First, I suggested that we try to find out what was the original finish. I recommended that he rub a hidden area of the old finish with a piece of cloth moistened with alcohol. In this situation, if the finish reacts to the alcohol and becomes sticky, then most likely it is shellac. If it does not react to alcohol, try the same technique but this time moisten the rag with acetone or lacquer thinner. If the finish reacts to lacquer thinner than it is most likely a lacquer. Now, if the finish does not react to alcohol nor to lacquer thinner, then it might have been finished with some sort of an oil, a varnish, or perhaps even polyester coating. In my experience, furniture made in Israel in the first half of the 20th century was, in most cases, finished with lacquer and only in a few cases with shellac. If I were restoring a valuable antique piece I would have used the same type of finish that was applied on it by the original maker. Wax on wax; oil on oil; shellac on shellac. But, also, in other cases where an old piece (not an antique) needs some touch ups and, most importantly, a new coat that will protect it from water and other liquid damages (shellac is not the most durable finish we know of) I would apply several coats of wipe-on varnish (varnish diluted with mineral spirit to enable an easy application). Sharon heeded my recommendation and decided to apply a wipe-on varnish. I gave him some tips how to do this:
1. Clean the old finish with alcohol or mineral spirit to remove any traces of oils, dirt and wax finish.
2. Sand the surfaces with 400 grit sand paper or (000) steel wool to make it easier for the new coat of finish to grab on.
3. Clean off the sand dust and apply the first coat , allowing it to cure for a day or two.
4. Buff the dry coat with (0000) steel wool, clean the steel wool dust and apply a second coat.
5. After the last coat has cured completely (a week) you can choose whether to buff it with (0000) steel wool in order to eliminate any traces of imperfect application technique, or leave it as is.
Nonetheless, before Sharon started refinishing we had to address yet another question: Can a modern varnish base finish be applied on a shellac finish? Here is the dilemma. Natural shellac contains a small amount of wax. It is very likely that the original woodworker who finished Sharon's piece (if he/she finished it with shellac) used shellac that was available at that time in Israel, and most likely this shellac was composed of at least a few percent wax. The presence of wax in shellac makes it difficult for the new top coats to adhere to it.
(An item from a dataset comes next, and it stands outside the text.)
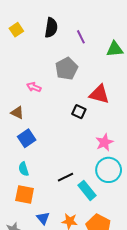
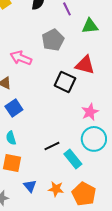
green triangle: (115, 49) -> (90, 26), moved
pink arrow: (34, 87) -> (21, 58), size x1.5
black square: (79, 112) -> (65, 82), size x1.5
Today, I said, we can easily buy de-waxed shellac and this finish accepts other kinds of finishes on top of it without any problem. But I have no idea if this was the case with the guy who finished Sharon's piece 70 or 80 years ago. It is theoretically possible that this person removed the wax from the mixture of shellac and alcohol that he made, but it is very unlikely. In any case, if we want to increase the chances of the new finish adhering to the old finish, we need to roughen up the surfaces to increase the mechanical grab of the new film, as it will have more surface to spread onto.
Sharon diluted varnish with 50% mineral spirit and applied the wipe-on varnish with a cotton cloth folded up.
Here are the pictures of the finished piece. I think it looks fantastic.